Wing B’s corridor clicked into its favorite lie at 7:13. The yellow elevator asked for a second truth and a token. The bookshelf accepted a wrist with the loyalty of a dog who’s seen battle. Behind it, the fan-that-never-had-a-childhood began its sermon; six screens woke like sensible saints. Miran rolled her shoulders, put her mug down on the coaster labeled you are not the headline, and wrote the day’s thesis in her neat, domestic hand: Audit with teeth; we floss first.

Across the compound, daylight dressed itself in cooperation. Jinchao walked into the headquarters lobby without a lawyer curtain and with exactly the right number of bodyguards. He wore a suit that whispered boring excellence, the butterfly closure invisible under hair that had learned obedience. He shook hands with the lead regulator in front of cameras because there is no safer theatre than we have nothing to hide. “Welcome,” he said, voice like clean glass. “We prefer paperwork to rumors. Conference room A is brighter; Conference room B has better tea. Your choice.”

The lead smiled with two millimeters of mouth and all the authority of a man in a government lanyard. “A,” she said. “Tea first. Then teeth.”

“Of course,” he said. “Kai?”

Kai stepped forward with the distillate of three nights’ sleep: an agenda that could fit on a chopstick, a list of custodians, a master index of documents labeled in lowercase letters so as not to offend daylight. “We’ll begin with port concessions and logistics invoicing,” he said gently. “Then move to foundation procurement, then treasury operations. All files are duplicated to a drive named Mops,” he added without blinking. Luo Qiang approved this joke silently from security with the solemnity of a man who can make cameras yawn.

Outside, the paparazzi arranged their long lenses like a picket fence and harvested the rain from the hedges with their cuffs. Zhou responded as the house had been trained: tray of pears, three paper cups of tea, the phrase the kitchen is resting delivered with mastery. Bodyguard Sun said “excuse me” to a tripod and moved it half a meter with the elegance of a waltz. Bodyguard Chen said “please” to a man who was trying to photograph a reflection and, shockingly, the man obeyed.

“Today we practice shame immunity,” Aunt Meifang informed the peonies. “And coriander is banned under emergency powers.”

“Jasmine rates are favorable,” Aunt Lihua told the ghosts, slipping a sprig into her bun like an oath. “You may hover, but do not editorialize.”

The audit began with a stainless-steel tone.
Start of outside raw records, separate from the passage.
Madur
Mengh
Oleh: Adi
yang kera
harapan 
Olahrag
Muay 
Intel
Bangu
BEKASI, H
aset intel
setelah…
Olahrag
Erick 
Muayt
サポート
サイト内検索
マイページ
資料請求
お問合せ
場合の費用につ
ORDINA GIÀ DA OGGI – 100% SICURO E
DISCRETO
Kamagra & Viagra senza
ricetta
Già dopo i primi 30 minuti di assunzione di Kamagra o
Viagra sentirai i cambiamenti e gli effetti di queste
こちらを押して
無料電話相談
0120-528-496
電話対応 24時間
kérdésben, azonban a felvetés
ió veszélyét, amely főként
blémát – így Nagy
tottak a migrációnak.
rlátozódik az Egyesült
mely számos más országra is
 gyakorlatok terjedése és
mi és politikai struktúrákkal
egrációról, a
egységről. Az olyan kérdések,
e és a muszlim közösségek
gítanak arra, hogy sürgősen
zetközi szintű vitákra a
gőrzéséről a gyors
The lead’s team fanned through line items in a choreography that said they’d rehearsed on bigger fish and smaller consciences. They asked for invoices. They examined signatures. They requested “clarifications” with the type of smile that adds three zeroes to fines. Cameras waited downstairs like low-tide crocodiles.
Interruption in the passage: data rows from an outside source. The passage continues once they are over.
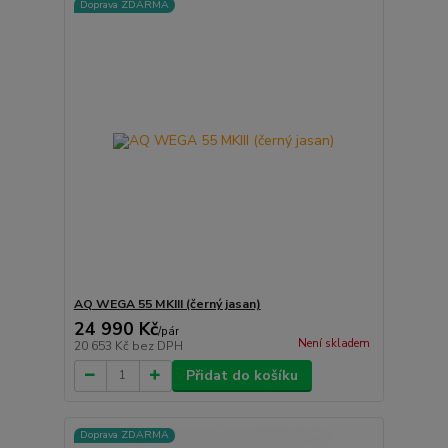
Doprava ZDARMA
AQ WEGA 55 MKIII (černý jasan)
24 990 Kč
/
pár
Není skladem
20 653 Kč
bez DPH
Přidat do košíku
Doprava ZDARMA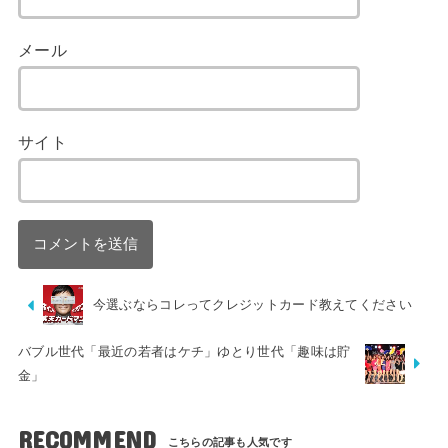
メール
サイト
今選ぶならコレってクレジットカード教えてください
バブル世代「最近の若者はケチ」ゆとり世代「趣味は貯
金」
RECOMMEND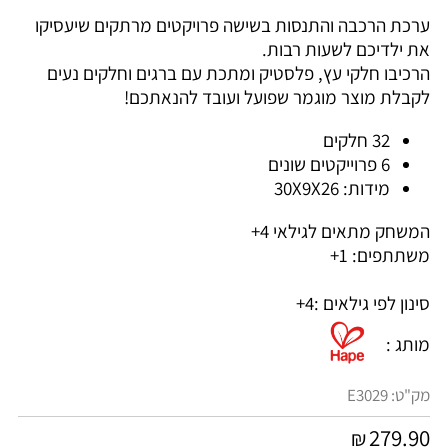
ערכת הרכבה והתנסות בשישה פרויקטים מרתקים שיעסיקו
את ילדיכם לשעות רבות.
הרכיבו חלקי עץ, פלסטיק ומתכת עם ברגים וחלקים נעים
לקבלת מוצר מוגמר שפועל ועובד להנאתכם!
32 חלקים
6 פרוייקטים שונים
מידות: 30X9X26
המשחק מתאים לגילאי 4+
משתתפים: 1+
סינון לפי גילאים :
4+
מותג :
מק"ט:
E3029
279.90
₪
Daylight had a face and it looked like cooperation. Shadow had a spine and it looked like a woman behind a bookshelf moving weight two millimeters at a time so nothing cracked.
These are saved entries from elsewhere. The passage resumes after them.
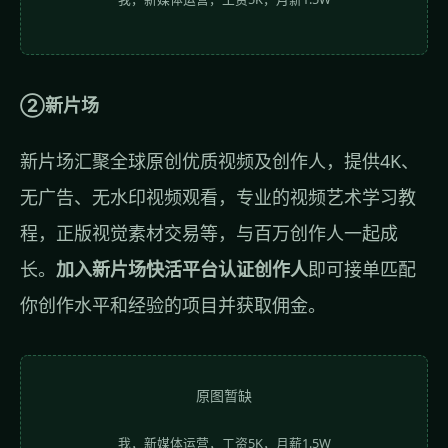
②新片场
新片场汇聚全球原创优质视频及创作人，提供4K、
无广告、无水印视频观看，专业的视频艺术学习教
程，正版视觉素材交易等，与百万创作人一起成
长。
加入新片场快活平台认证创作人
即可接单匹配
你创作水平和经验的项目并获取佣金。
原图暂缺
我，新媒体运营，工资5K，月薪1.5W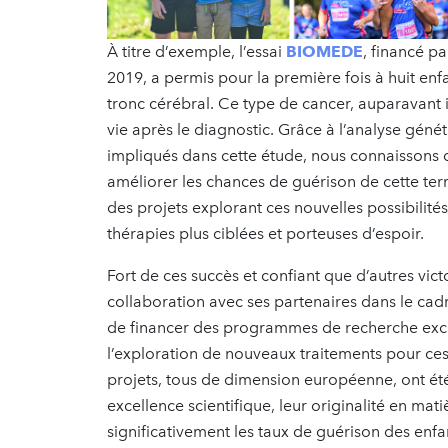
À titre d’exemple, l’essai
BIOMEDE
, financé p
2019, a permis pour la première fois à huit enf
tronc cérébral. Ce type de cancer, auparavant 
vie après le diagnostic. Grâce à l’analyse génét
impliqués dans cette étude, nous connaissons d
améliorer les chances de guérison de cette ter
des projets explorant ces nouvelles possibilit
thérapies plus ciblées et porteuses d’espoir.
Fort de ces succès et confiant que d’autres vic
collaboration avec ses partenaires dans le cadr
de financer des programmes de recherche excl
l’exploration de nouveaux traitements pour ces 
projets, tous de dimension européenne, ont ét
excellence scientifique, leur originalité en mat
significativement les taux de guérison des enfa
Invisible Cushions, Installed Before Lunch.

Cash Sweeps: She tightened the weekly sweep schedule across subsidiaries from Friday afternoon to Wednesday morning, a small relocation that would be invisible to almost everyone except liquidity. It turned “where is the cash” from a shrug into a map. The Operations Continuity Fund she’d invented months ago quietly received two fresh rations and then split them along a crankshaft of obligations: payroll buffers, vendor prepay on clinics, and an escrow labeled Remediation with the bland dignity regulators love. The ledger called it prudence; everyone else called it air.